EXERCISE:
Among the entries below, only the lines from the one with "créer des outils" through the one with "Sainte Martine de" are wanted, reproduced exactly. Pictures are not wanted.

↓↓↓

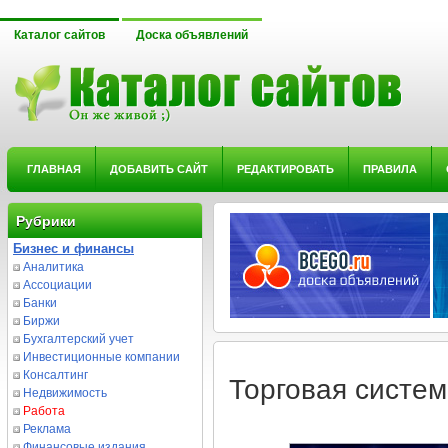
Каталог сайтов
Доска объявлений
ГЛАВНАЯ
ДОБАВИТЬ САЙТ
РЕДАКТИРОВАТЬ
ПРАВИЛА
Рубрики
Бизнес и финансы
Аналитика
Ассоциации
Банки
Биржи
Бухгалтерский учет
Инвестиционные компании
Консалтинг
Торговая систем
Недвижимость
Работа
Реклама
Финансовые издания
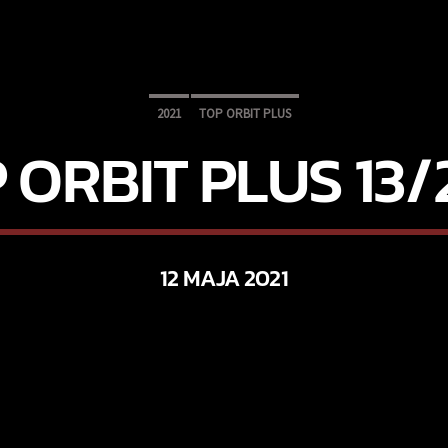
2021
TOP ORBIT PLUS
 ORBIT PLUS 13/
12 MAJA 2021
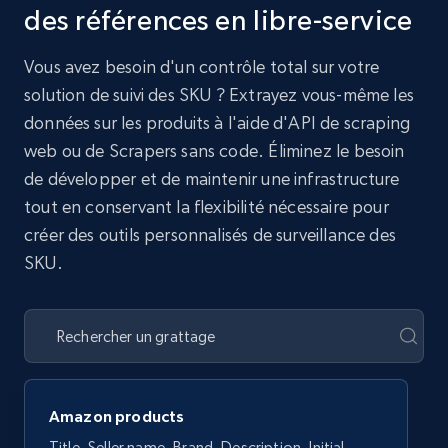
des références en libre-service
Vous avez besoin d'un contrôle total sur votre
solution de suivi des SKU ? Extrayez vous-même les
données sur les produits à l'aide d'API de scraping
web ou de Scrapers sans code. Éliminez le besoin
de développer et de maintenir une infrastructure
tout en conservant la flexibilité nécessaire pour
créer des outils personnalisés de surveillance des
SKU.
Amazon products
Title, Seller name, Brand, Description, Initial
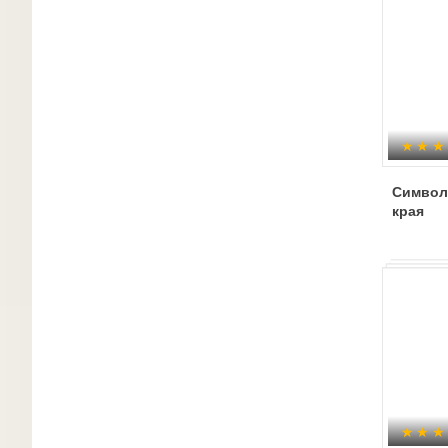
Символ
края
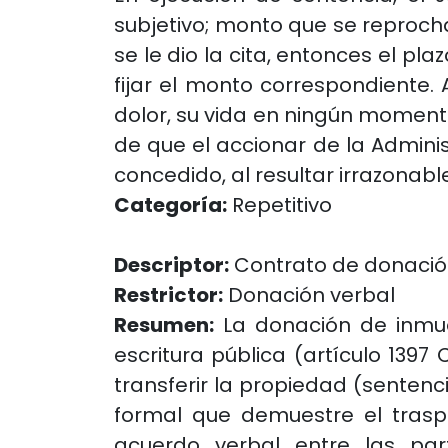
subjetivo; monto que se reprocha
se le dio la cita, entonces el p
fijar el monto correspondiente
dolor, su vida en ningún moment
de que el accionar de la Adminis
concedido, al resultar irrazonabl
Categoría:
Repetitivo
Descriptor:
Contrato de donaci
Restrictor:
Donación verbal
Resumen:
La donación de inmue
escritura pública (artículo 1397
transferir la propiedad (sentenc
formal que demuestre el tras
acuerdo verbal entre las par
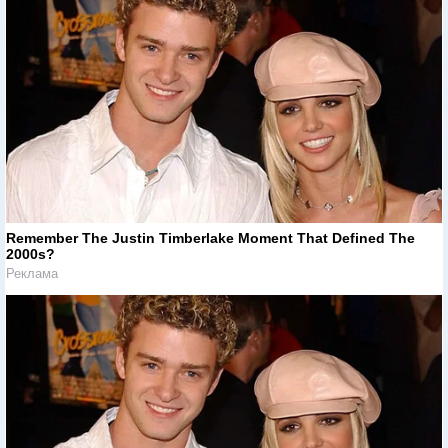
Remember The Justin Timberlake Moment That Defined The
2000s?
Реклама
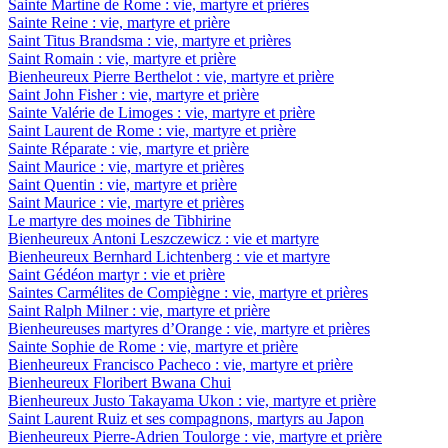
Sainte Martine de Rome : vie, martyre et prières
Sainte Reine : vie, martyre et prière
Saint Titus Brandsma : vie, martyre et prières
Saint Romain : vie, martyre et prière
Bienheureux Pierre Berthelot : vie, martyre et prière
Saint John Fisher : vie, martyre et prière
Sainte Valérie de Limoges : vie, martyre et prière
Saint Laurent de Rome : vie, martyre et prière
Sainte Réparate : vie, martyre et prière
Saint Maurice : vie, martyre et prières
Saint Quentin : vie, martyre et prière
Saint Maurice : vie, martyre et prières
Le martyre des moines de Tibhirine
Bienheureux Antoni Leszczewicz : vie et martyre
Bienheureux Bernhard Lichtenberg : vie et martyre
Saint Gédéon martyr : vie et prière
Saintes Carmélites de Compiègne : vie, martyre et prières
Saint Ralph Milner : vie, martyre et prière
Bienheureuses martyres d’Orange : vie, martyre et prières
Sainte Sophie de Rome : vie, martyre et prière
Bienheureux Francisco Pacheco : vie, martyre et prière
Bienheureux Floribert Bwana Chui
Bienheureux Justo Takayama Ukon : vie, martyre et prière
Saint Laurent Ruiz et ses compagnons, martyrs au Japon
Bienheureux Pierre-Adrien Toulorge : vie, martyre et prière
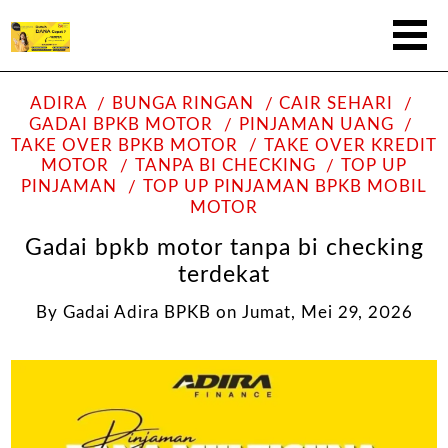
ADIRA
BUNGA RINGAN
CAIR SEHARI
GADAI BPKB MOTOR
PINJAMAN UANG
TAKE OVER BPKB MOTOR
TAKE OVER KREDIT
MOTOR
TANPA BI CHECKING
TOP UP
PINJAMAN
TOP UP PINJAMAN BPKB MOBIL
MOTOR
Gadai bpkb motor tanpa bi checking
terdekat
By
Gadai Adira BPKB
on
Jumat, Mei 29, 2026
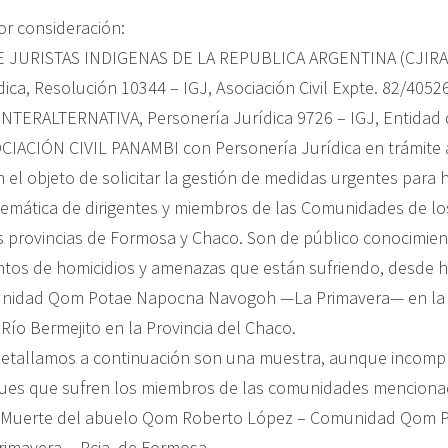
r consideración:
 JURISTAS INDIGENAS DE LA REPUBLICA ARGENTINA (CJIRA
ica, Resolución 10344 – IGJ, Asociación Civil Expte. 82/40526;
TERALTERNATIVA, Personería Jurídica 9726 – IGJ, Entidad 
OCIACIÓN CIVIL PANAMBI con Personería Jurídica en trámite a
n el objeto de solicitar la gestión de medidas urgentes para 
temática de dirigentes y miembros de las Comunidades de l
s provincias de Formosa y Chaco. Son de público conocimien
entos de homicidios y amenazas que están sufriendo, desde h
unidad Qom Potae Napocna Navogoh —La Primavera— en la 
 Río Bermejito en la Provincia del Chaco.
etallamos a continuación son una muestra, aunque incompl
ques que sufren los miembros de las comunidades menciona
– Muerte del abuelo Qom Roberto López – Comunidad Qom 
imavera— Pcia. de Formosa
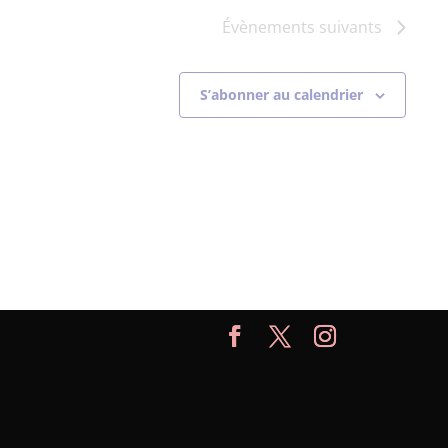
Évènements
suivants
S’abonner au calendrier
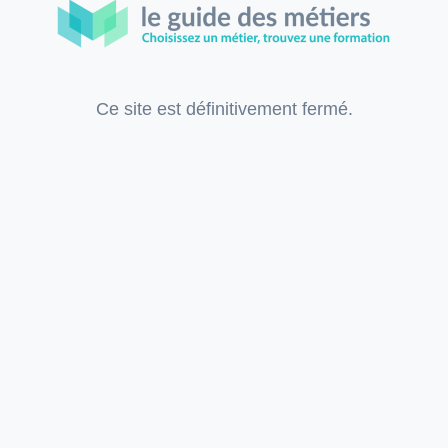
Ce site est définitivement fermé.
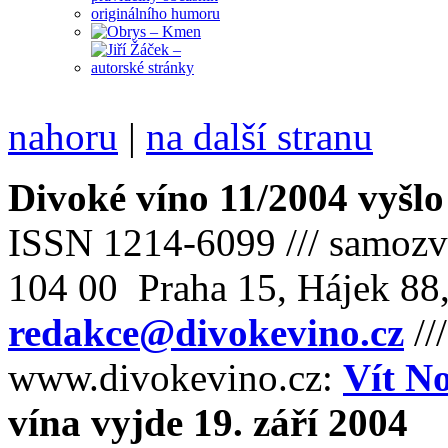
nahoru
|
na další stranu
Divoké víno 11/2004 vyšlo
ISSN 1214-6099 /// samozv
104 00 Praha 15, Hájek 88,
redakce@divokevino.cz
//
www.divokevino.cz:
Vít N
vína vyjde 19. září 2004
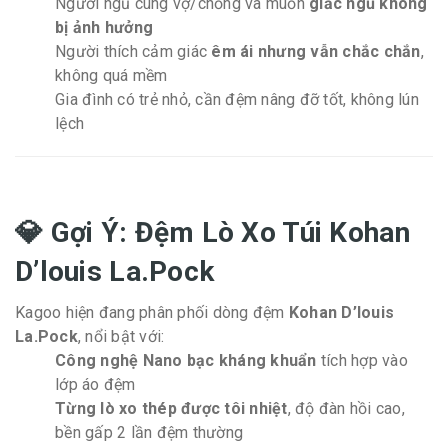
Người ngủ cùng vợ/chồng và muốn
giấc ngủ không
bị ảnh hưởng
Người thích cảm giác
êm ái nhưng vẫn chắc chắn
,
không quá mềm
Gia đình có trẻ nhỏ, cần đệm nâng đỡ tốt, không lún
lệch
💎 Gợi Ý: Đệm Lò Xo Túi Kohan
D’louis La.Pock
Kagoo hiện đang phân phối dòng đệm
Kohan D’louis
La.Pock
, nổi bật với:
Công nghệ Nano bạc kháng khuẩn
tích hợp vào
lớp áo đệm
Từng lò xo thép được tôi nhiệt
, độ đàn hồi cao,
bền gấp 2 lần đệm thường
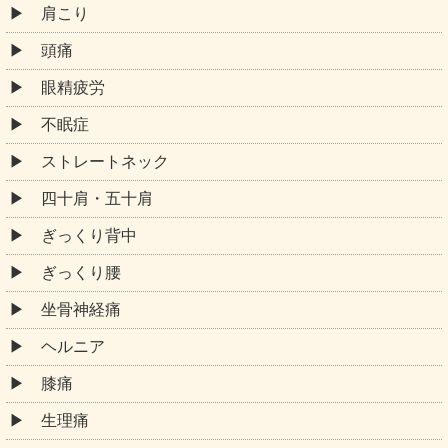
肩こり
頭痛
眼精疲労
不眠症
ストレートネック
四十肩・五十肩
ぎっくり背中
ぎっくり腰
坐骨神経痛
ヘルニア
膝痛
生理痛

↑↑↑
↓↓↓

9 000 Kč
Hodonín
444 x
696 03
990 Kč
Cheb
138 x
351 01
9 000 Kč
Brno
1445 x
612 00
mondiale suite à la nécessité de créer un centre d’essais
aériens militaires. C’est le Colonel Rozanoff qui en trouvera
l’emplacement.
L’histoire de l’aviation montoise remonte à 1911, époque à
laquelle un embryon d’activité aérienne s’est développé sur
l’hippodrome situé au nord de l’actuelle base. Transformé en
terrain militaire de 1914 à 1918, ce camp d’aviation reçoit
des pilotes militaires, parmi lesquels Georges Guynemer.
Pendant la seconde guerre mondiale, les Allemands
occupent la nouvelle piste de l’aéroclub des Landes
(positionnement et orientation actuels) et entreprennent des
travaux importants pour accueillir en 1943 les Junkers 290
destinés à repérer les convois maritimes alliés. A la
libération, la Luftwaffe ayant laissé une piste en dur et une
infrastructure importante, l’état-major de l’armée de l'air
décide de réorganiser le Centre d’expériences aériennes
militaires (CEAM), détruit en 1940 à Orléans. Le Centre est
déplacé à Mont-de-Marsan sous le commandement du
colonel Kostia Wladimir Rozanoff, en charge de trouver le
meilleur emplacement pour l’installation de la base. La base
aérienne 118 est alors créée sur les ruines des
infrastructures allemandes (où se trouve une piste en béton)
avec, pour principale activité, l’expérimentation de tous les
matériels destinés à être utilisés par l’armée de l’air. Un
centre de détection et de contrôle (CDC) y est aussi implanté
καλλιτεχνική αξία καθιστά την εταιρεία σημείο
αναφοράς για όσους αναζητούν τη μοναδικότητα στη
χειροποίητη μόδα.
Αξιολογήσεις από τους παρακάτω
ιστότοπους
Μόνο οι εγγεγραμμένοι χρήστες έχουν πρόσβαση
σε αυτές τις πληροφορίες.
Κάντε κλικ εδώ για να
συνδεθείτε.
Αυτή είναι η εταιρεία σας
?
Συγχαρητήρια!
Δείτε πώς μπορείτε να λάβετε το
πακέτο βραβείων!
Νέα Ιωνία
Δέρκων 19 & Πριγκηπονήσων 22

↑↑↑

ANSWER BOX:
créer des outils personnalisés de surveillance des
SKU.
Amazon products
Title, Seller name, Brand, Description, Initial
Символ
края
subjetivo; monto que se reprocha
se le dio la cita, entonces el p
fijar el monto correspondiente
dolor, su vida en ningún moment
de que el accionar de la Adminis
concedido, al resultar irrazonabl
Categoría:
Repetitivo
Descriptor:
Contrato de donaci
Restrictor:
Donación verbal
Resumen:
La donación de inmue
escritura pública (artículo 1397
transferir la propiedad (sentenc
formal que demuestre el tras
acuerdo verbal entre las par
Remember The Justin Timberlake Moment That Defined The
2000s?
Реклама
Sainte Martine de Rome : vie, martyre et prières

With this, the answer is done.